One-Time Costs at the Start of a Contract
| One-Time Item | Approximate Cost (HKD) |
|---|---|
| Agency fee (if using an agency) | 7,000 – 14,000 |
| Helper visa / work permit processing | 190 (Immigration Dept fee) |
| Medical examination (required pre-deployment) | 600 – 1,200 |
| Return airfare (required by contract) | 2,000 – 5,000 |
Paying Above the Minimum
While the MAW is the legal floor, many experienced or highly skilled helpers command wages above this. Factors that typically command a premium over MAW include:
- Cooking skills — particularly helpers who can cook well across multiple cuisines, or who have experience cooking for employers with specific dietary requirements
- Childcare experience — especially helpers with formal childcare qualifications or significant verifiable experience with infants and young children
- Elder care capability — particularly helpers with experience supporting elderly or mobility-impaired family members
- Language skills — Mandarin-speaking helpers are in demand among Mainland families based in HK
- Long-term loyalty — employers who want to retain a trusted helper often voluntarily increase wages above MAW at contract renewal
In practice, helpers with strong track records and verified references are worth paying above MAW. The disruption cost of losing a trusted, experienced helper and training a new one significantly exceeds the incremental monthly cost of paying above the minimum.
Common Legal Mistakes Employers Make
- Not granting the mandatory rest day. Every domestic helper is entitled to one rest day per week. This is not negotiable — "making it up" in cash or compensatory time later is not a legally acceptable substitute. The rest day must be a continuous 24-hour period.
- Asking helpers to work for other households. The Standard Employment Contract restricts the helper to working exclusively for the employer named in the contract. Having your helper assist friends, relatives, or neighbours — even without payment — constitutes a breach of contract and can result in the helper's visa being revoked.
- Not providing adequate accommodation. The "suitable accommodation" requirement is meaningful. A makeshift sleeping area in a living room or kitchen does not meet the standard. If your property genuinely cannot accommodate a live-in helper, domestic helper employment is not feasible for your household.

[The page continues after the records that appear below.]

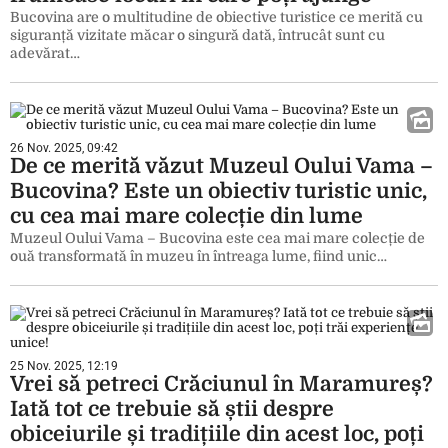
Bucovina are o multitudine de obiective turistice ce merită cu
siguranță vizitate măcar o singură dată, întrucât sunt cu
adevărat…
26 Nov. 2025, 09:42
De ce merită văzut Muzeul Oului Vama –
Bucovina? Este un obiectiv turistic unic,
cu cea mai mare colecție din lume
Muzeul Oului Vama – Bucovina este cea mai mare colecție de
ouă transformată în muzeu în întreaga lume, fiind unic…
25 Nov. 2025, 12:19
Vrei să petreci Crăciunul în Maramureș?
Iată tot ce trebuie să știi despre
obiceiurile și tradițiile din acest loc, poți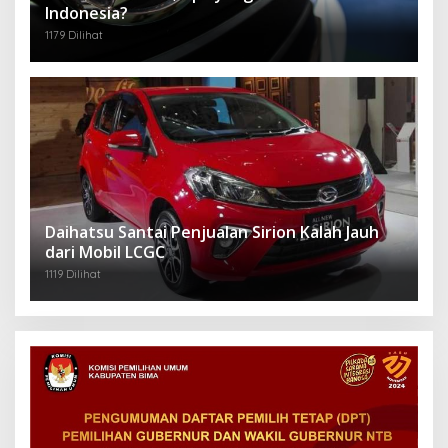
Indonesia?
1179 Dilihat
Daihatsu Santai Penjualan Sirion Kalah Jauh
dari Mobil LCGC
1119 Dilihat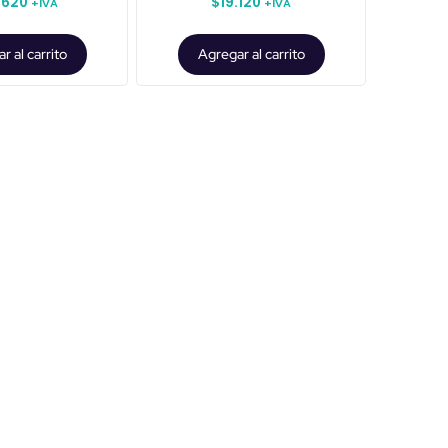
.620
$
19.120
+IVA
+IVA
r al carrito
Agregar al carrito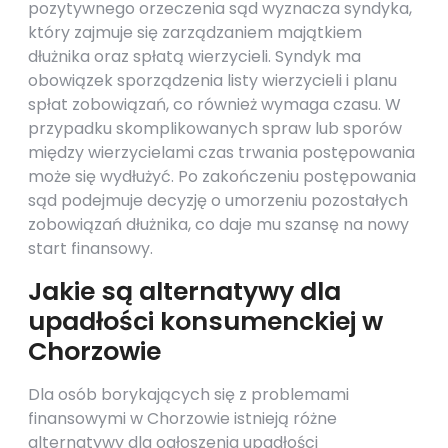
pozytywnego orzeczenia sąd wyznacza syndyka,
który zajmuje się zarządzaniem majątkiem
dłużnika oraz spłatą wierzycieli. Syndyk ma
obowiązek sporządzenia listy wierzycieli i planu
spłat zobowiązań, co również wymaga czasu. W
przypadku skomplikowanych spraw lub sporów
między wierzycielami czas trwania postępowania
może się wydłużyć. Po zakończeniu postępowania
sąd podejmuje decyzję o umorzeniu pozostałych
zobowiązań dłużnika, co daje mu szansę na nowy
start finansowy.
Jakie są alternatywy dla
upadłości konsumenckiej w
Chorzowie
Dla osób borykających się z problemami
finansowymi w Chorzowie istnieją różne
alternatywy dla ogłoszenia upadłości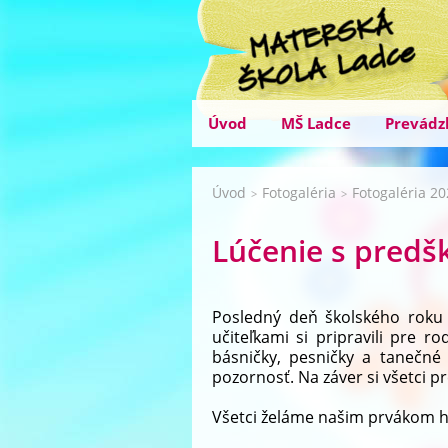
Úvod
MŠ Ladce
Prevádz
Úvod
Fotogaléria
Fotogaléria 2
>
>
Lúčenie s predš
Posledný deň školského roku 
učiteľkami si pripravili pre 
básničky, pesničky a tanečné
pozornosť. Na záver si všetci pr
Všetci želáme našim prvákom hlav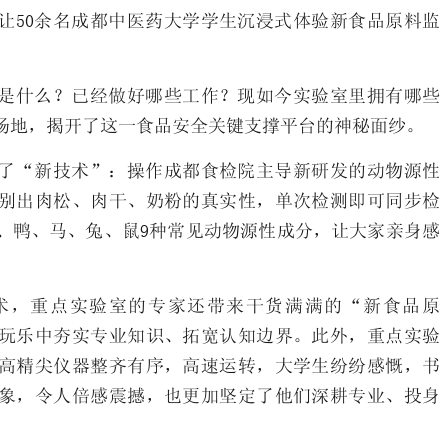
让50余名成都中医药大学学生沉浸式体验新食品原料监
是什么？已经做好哪些工作？现如今实验室里拥有哪些
验场地，揭开了这一食品安全关键支撑平台的神秘面纱。
了“新技术”：操作成都食检院主导新研发的动物源性
鉴别出肉松、肉干、奶粉的真实性，单次检测即可同步检
、鸭、马、兔、鼠9种常见动物源性成分，让大家亲身感
。
术，重点实验室的专家还带来干货满满的“新食品原
玩乐中夯实专业知识、拓宽认知边界。此外，重点实验
高精尖仪器整齐有序，高速运转，大学生纷纷感慨，书
象，令人倍感震撼，也更加坚定了他们深耕专业、投身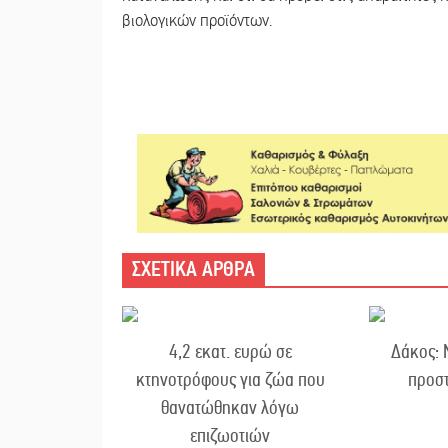
βιολογικών προϊόντων.
ΣΧΕΤΙΚΑ ΑΡΘΡΑ
4,2 εκατ. ευρώ σε
Δάκος: 
κτηνοτρόφους για ζώα που
προστ
θανατώθηκαν λόγω
επιζωοτιών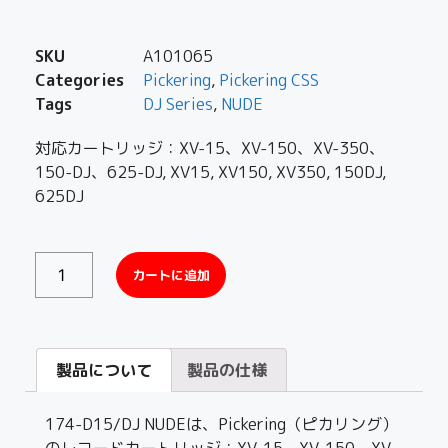
SKU
A101065
Categories
Pickering
,
Pickering CSS
Tags
DJ Series
,
NUDE
対応カートリッジ：XV-15、XV-150、XV-350、
150-DJ、625-DJ, XV15, XV150, XV350, 150DJ,
625DJ
カートに追加
製品について
製品の仕様
174-D15/DJ NUDEは、Pickering（ピカリング）
のレコードカートリッジ：XV-15、XV-150、XV-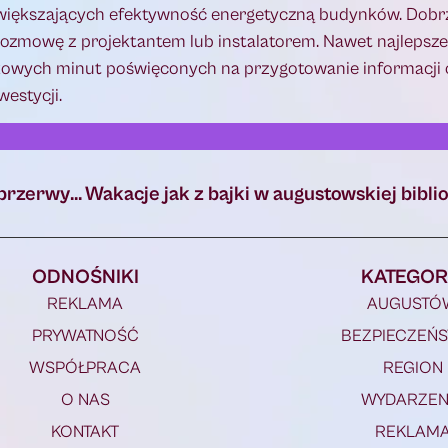
iększających efektywność energetyczną budynków. Dobr
rozmowę z projektantem lub instalatorem. Nawet najlepsze
tkowych minut poświęconych na przygotowanie informacji
westycji.
Jak przygotować piecyk na pellet do dłuższej przerwy w użytkowaniu?
ODNOŚNIKI
KATEGOR
REKLAMA
AUGUSTÓ
PRYWATNOŚĆ
BEZPIECZEŃ
WSPÓŁPRACA
REGION
O NAS
WYDARZEN
KONTAKT
REKLAM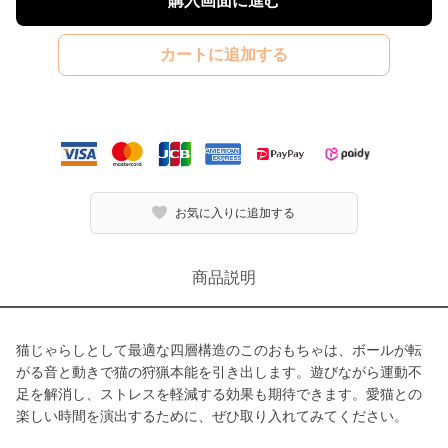
購入画面に進む
カートに追加する
お気に入りに追加する
商品説明
猫じゃらしとして最適な四層構造のこのおもちゃは、ボールが転
がる音と動きで猫の狩猟本能を引き出します。遊びながら運動不
足を解消し、ストレスを軽減する効果も期待できます。愛猫との
楽しい時間を演出するために、ぜひ取り入れてみてください。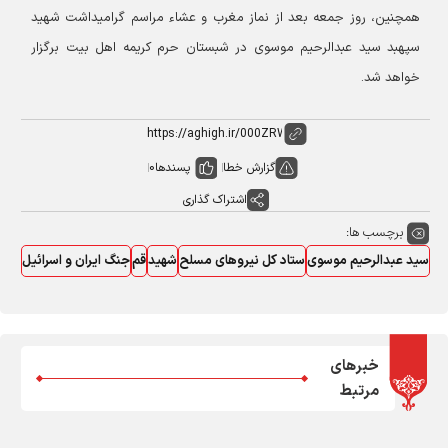
همچنین، روز جمعه بعد از نماز مغرب و عشاء مراسم گرامیداشت شهید
سپهبد سید عبدالرحیم موسوی در شبستان حرم کریمه اهل بیت برگزار
خواهد شد.
گزارش خطا
پسندها
0
اشتراک گذاری
برچسب ها:
سید عبدالرحیم موسوی
ستاد کل نیروهای مسلح
شهید
قم
جنگ ایران و اسرائیل
خبرهای
مرتبط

- Failure to renew the contract properly. At the expiry of the 2-year term, if both parties wish to continue, a new Standard Employment Contract must be signed — not an informal verbal extension. Failing to renew formally creates legal ambiguity around obligations.
The Right Mindset for This Employment Relationship
I want to say something plainly that I don't see said often enough in guides like this: a domestic helper is an employee, with legal rights, and treating that relationship with professionalism and respect matters — practically as well as ethically. The best domestic helper employment relationships I've observed are ones where expectations are clearly set from the beginning, where the helper is treated as a valued household member rather than an invisible service, and where the employer understands the sacrifices involved in leaving one's home country to work abroad. Helpers who are treated well, paid fairly, and given genuine respect are the ones who stay, perform, and become trusted members of the family. That's worth more than anything saved by cutting corners on the minimums.